June 1, 2015 3:53pm | Updated June 1, 2015 4:18pm

CHICAGO — It's June! Hopefully tonight we can turn the heat off for good. Here's what we're reading.

Subway's Profits Getting Thin: Senior editor Andrew Herrmann, reading a Washington Post story about the problems facing the Subway sandwich chain, was struck by two fun facts: 1.)  Fred DeLuca was 17 when he started it and he's now worth $2.6 billion; and 2.) the average Subway shop's annual revenue is $437,000 compared to the average McDonald's at $2.4 million. The Post says the chain, with about 44,000 shops around the world, saw sales decline 3 percent last year as customers seek fresher alternatives. Apparently, the meat in the wax paper and the microwave ovens have been turning people off.

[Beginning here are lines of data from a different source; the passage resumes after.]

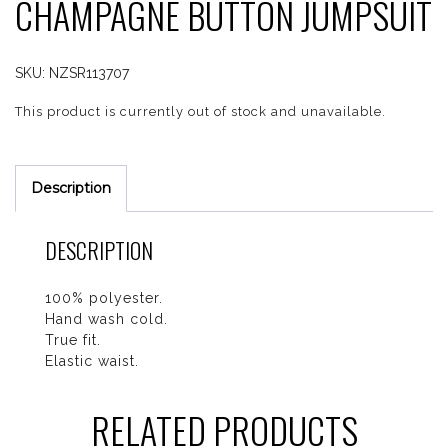
CHAMPAGNE BUTTON JUMPSUIT
SKU:
NZSR113707
This product is currently out of stock and unavailable.
Description
DESCRIPTION
100% polyester.
Hand wash cold.
True fit.
Elastic waist.
RELATED PRODUCTS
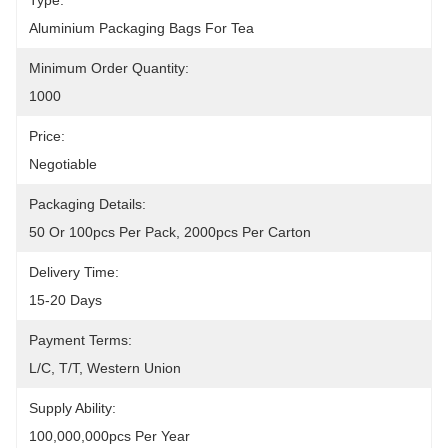
Type:
Aluminium Packaging Bags For Tea
Minimum Order Quantity:
1000
Price:
Negotiable
Packaging Details:
50 Or 100pcs Per Pack, 2000pcs Per Carton
Delivery Time:
15-20 Days
Payment Terms:
L/C, T/T, Western Union
Supply Ability:
100,000,000pcs Per Year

In other fast food news, the AP says KFC is suing three Chinese companies for spreading a false rumor on social media that its chickens have been engineered to have six wings and eight legs.

Japan offers toppings such as duck pastrami and sardines with basil sauce. [Subway]

Vince Vaughn Wants Guns In Schools: Tired of hearing about school shootings? Actor and former Chicagoan Vince Vaughn apparently thinks more guns would help stop the heinous acts. Politico shares part of an interview the actor did with British GQ, where he suggested that schools would be safer if guns were allowed: 

“In all of our schools it is illegal to have guns on campus, so again and again these guys go and shoot up these f——ing schools because they know there are no guns there,” he told the magazine.

He's clearly not been keeping up with the news in Chicago, where more than 300 people were shot, 37 fatally, in May.

Up, up and away: Former Sun-Times Springfield Bureau chief Dave McKinney, writing in the New York Times, looks at the new Near West Side helicopter business and finds that it's being run by Mike Conklin, a former Marine 1 chopper pilot under President Bill Clinton. Writes McKinney: "One thing Mr. Conklin said is missing from Vertiport Chicago by design is a feature that pilots will appreciate: There are no directives to remain 100 feet above landscaping obstacles on landings and takeoffs, as there were on the White House South Lawn with its fountain." Chopper flights here can run $3,600 but there might be a market for high-power execs landing at smaller suburban airports, choppering to the pad in the Medical District, then limo-ing Downtown a few miles away.